> **Task to complete**
The answer must be every line of the records below that contains the word "жизни", copied out.

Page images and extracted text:
"""
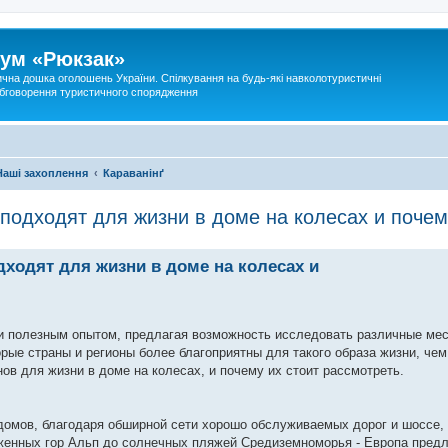
ум «Рюкзак»
ична дошка оголошень України. Спілкування на будь-які навколотуристичні
 обговорення туристичного спорядження
Наші захоплення
Караванінґ
 подходят для жизни в доме на колесах и поче
дходят для жизни в доме на колесах и
 полезным опытом, предлагая возможность исследовать различные мес
рые страны и регионы более благоприятны для такого образа жизни, чем 
ов для жизни в доме на колесах, и почему их стоит рассмотреть.
домов, благодаря обширной сети хорошо обслуживаемых дорог и шоссе
женных гор Альп до солнечных пляжей Средиземноморья - Европа предл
"""
> **Exercise result**
 подходят для жизни в доме на колесах и поче
дходят для жизни в доме на колесах и
рые страны и регионы более благоприятны для такого образа жизни, чем 
ов для жизни в доме на колесах, и почему их стоит рассмотреть.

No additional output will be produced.